# Technical Document Extraction: Performance Gain Analysis Chart
## Chart Overview
The image is a grouped bar chart comparing performance gains of different AI models against a baseline across three evaluation benchmarks. The chart includes error bars and a trend line for self-debug extension.
## Axes and Labels
- **X-axis**: Evaluation Benchmarks
- MATH-500
- OlympiadBench
- AIME (24-25)
- **Y-axis**: Gain vs Best Baseline (%)
- Range: -5.0% to 15.0%
- Tick intervals: 2.5% increments
## Legend
- **Location**: Top-left corner
- **Color-Coded Models**:
- Blue: Llama 3.2 (90B)
- Orange: GPT-5-nano
- Teal: GPT-OSS (20B)
- Gray: SymCode gain
- **Special Element**:
- Orange line with circle markers: Self-debug extension
## Data Points and Trends
### MATH-500
- **Llama 3.2 (90B)**: 4.4% gain (blue bar)
- **GPT-5-nano**: -2.0% gain (orange bar)
- **GPT-OSS (20B)**: 2.0% gain (teal bar)
- **SymCode gain**: 4.8% gain (gray bar)
- **Self-debug extension**: 0.6% gain (orange line marker)
### OlympiadBench
- **Llama 3.2 (90B)**: 0.0% gain (blue bar)
- **GPT-5-nano**: 8.8% gain (orange bar) with +3.2% improvement
- **GPT-OSS (20B)**: 10.4% gain (teal bar) with +3.2% improvement
- **SymCode gain**: 12.0% gain (gray bar)
- **Self-debug extension**: 5.6% gain (orange line marker)
### AIME (24-25)
- **Llama 3.2 (90B)**: 1.7% gain (blue bar)
- **GPT-5-nano**: 10.0% gain (orange bar) with +3.3% improvement
- **GPT-OSS (20B)**: 6.7% gain (teal bar) with +3.3% improvement
- **SymCode gain**: 13.3% gain (gray bar)

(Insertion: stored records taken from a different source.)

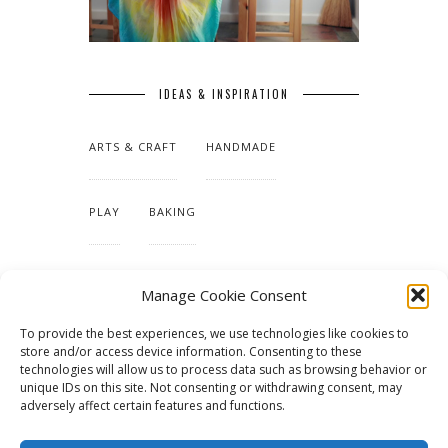
IDEAS & INSPIRATION
ARTS & CRAFT
HANDMADE
PLAY
BAKING
MAKING OUR HOME
Manage Cookie Consent
To provide the best experiences, we use technologies like cookies to
TUTORIALS & PATTERNS
store and/or access device information. Consenting to these
technologies will allow us to process data such as browsing behavior or
unique IDs on this site. Not consenting or withdrawing consent, may
adversely affect certain features and functions.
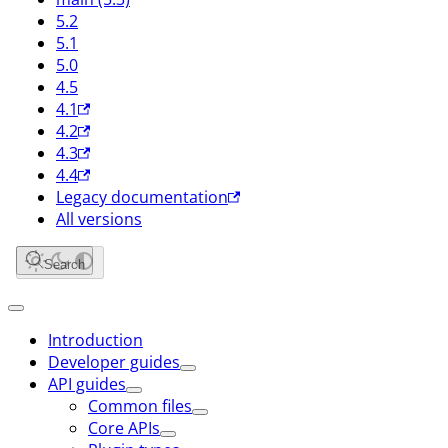
5.2
5.1
5.0
4.5
4.1
4.2
4.3
4.4
Legacy documentation
All versions
Search
Introduction
Developer guides
API guides
Common files
Core APIs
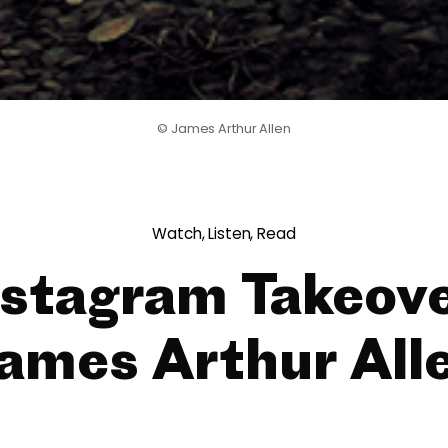
© James Arthur Allen
Watch, Listen, Read
nstagram Takeove
ames Arthur All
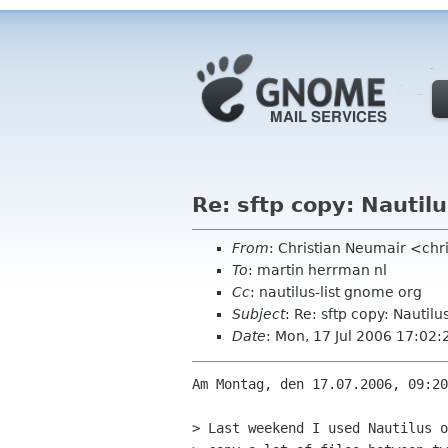
Re: sftp copy: Nautilu
From
: Christian Neumair <ch
To
: martin herrman nl
Cc
: nautilus-list gnome org
Subject
: Re: sftp copy: Nautilu
Date
: Mon, 17 Jul 2006 17:02
Am Montag, den 17.07.2006, 09:20
> Last weekend I used Nautilus o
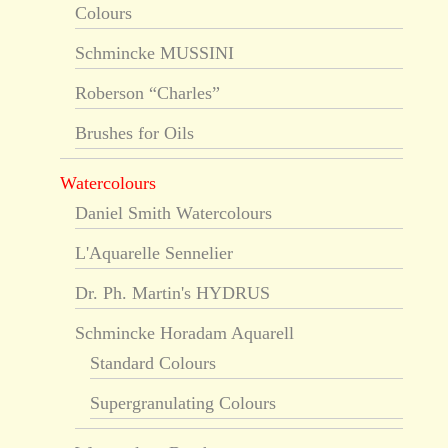
Colours
Schmincke MUSSINI
Roberson “Charles”
Brushes for Oils
Watercolours
Daniel Smith Watercolours
L'Aquarelle Sennelier
Dr. Ph. Martin's HYDRUS
Schmincke Horadam Aquarell
Standard Colours
Supergranulating Colours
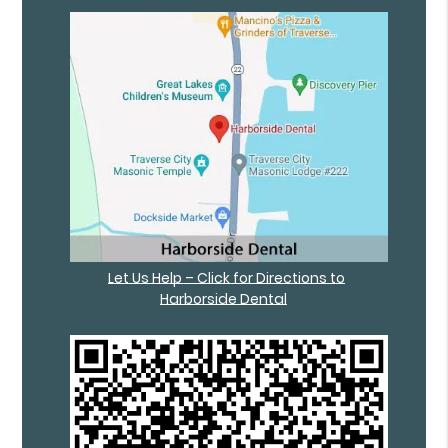
Let Us Help – Click for Directions to
Harborside Dental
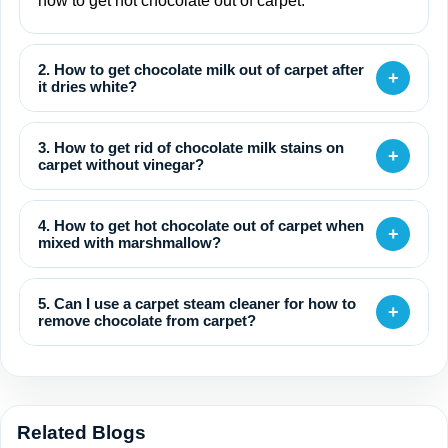
how to get hot chocolate out of carpet.
2. How to get chocolate milk out of carpet after
+
it dries white?
3. How to get rid of chocolate milk stains on
+
carpet without vinegar?
4. How to get hot chocolate out of carpet when
+
mixed with marshmallow?
5. Can I use a carpet steam cleaner for how to
+
remove chocolate from carpet?
Related Blogs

- **Self-debug extension**: 6.7% gain (orange line marker)
## Key Observations
1. **SymCode gain** consistently shows the highest performance across all benchmarks
2. **GPT-OSS (20B)** demonstrates significant improvements in OlympiadBench (+3.2%) and AIME (+3.3%)
3. **Self-debug extension** shows progressive improvement across benchmarks (0.6% → 5.6% → 6.7%)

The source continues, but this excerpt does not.